Wednesday, April 27, 2011

Gillard boldly reignites Australia's climate debate

by David Hetherington, 18 April 2011

By announcing a tax on CO2 emmissions, Julia Gillard's Australian Labor Party has taken on the fight of its political life

Finally, the battlelines are drawn, and the contours of the political debate in Australia in 2011 are clear. It’s not an overstatement to say that Julia Gillard’s Labor government has embarked on the fight of its political life. The outcome will determine whether Gillard ends up a one-term Prime Minister or a reformist leader in the spirit of Labor heroes Bob Hawke and Paul Keating.

The battle centres on carbon pricing. Against the wishes of business leaders, the labour movement and a majority of the electorate, the Gillard government has announced that it will place a tax on CO2 emissions from July 2012. This has lit the fuse on the most heated policy debate since the introduction of a consumption tax 12 years ago.

To understand the emotions this proposal has aroused, it’s helpful to reprise Australia’s schizophrenic relationship with emission reduction policy. Australia has vast, high quality reserves of coal which have underpinned the country’s economic development by providing cheap electricity. It is one of the world’s largest coal exporters. The flipside, of course, is that Australia is the world’s largest emitter of CO2 per head.

Given this, emission reduction policies were always going to be contested. Although a healthy minority of the public supported action on climate change, the conservative Prime Minister, John Howard, refused to sign the Kyoto Protocol and for a decade chose not to attempt emissions reduction.

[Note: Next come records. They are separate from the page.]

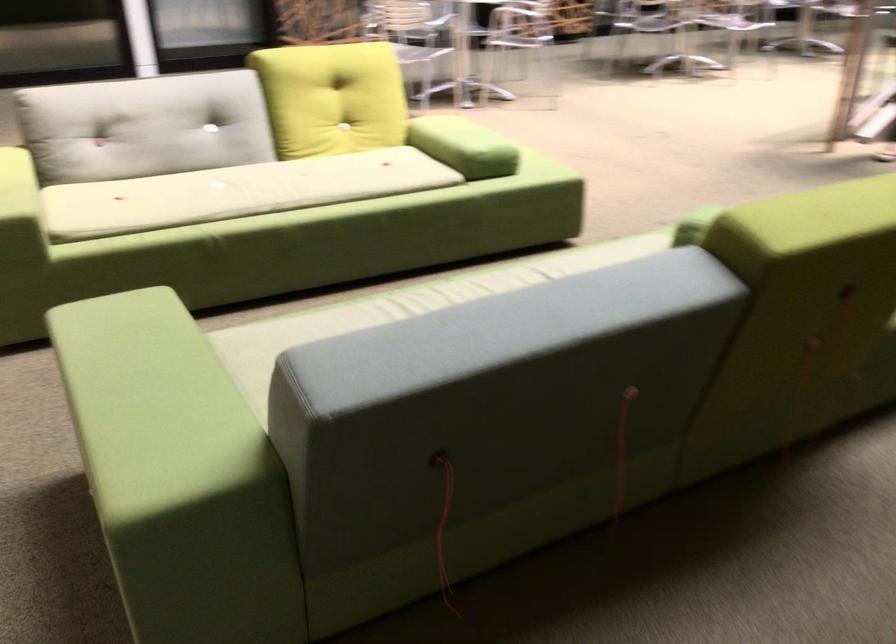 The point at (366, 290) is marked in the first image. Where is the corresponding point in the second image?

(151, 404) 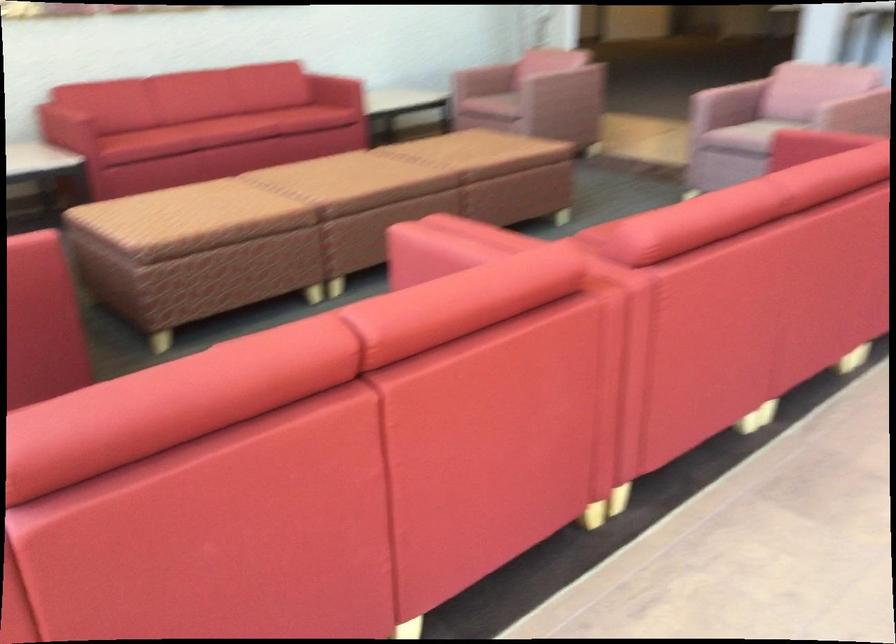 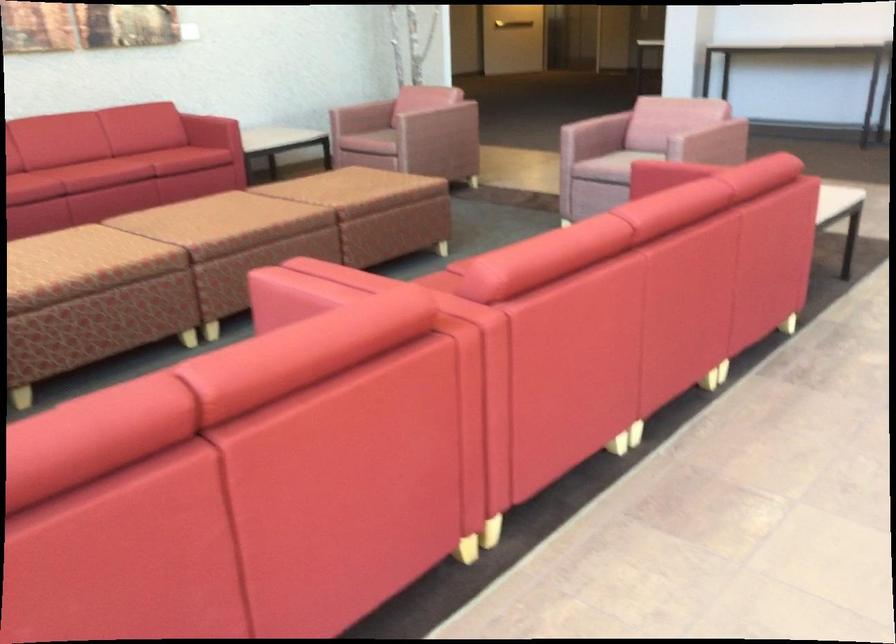 Question: How did the camera likely rotate?

Choices:
 (A) Left
 (B) Right
 (C) Up
 (D) Down

Answer: (B) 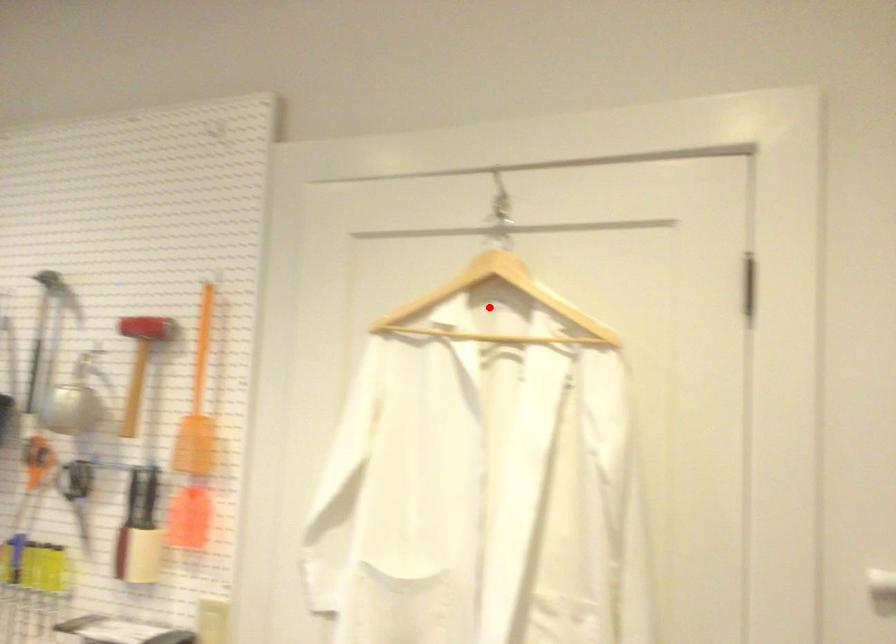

Then the public mood began to shift around Howard. Australia endured its worst drought in a century, which many associated with climate change, and Al Gore’s Inconvenient Truth helped join the dots. The Labor Opposition was promising to act on emissions, and voter support was swinging behind them. In response, Howard committed to introduce an emissions trading scheme (ETS). This meant that both sides of politics went to the 2007 election on a promise to introduce an ETS.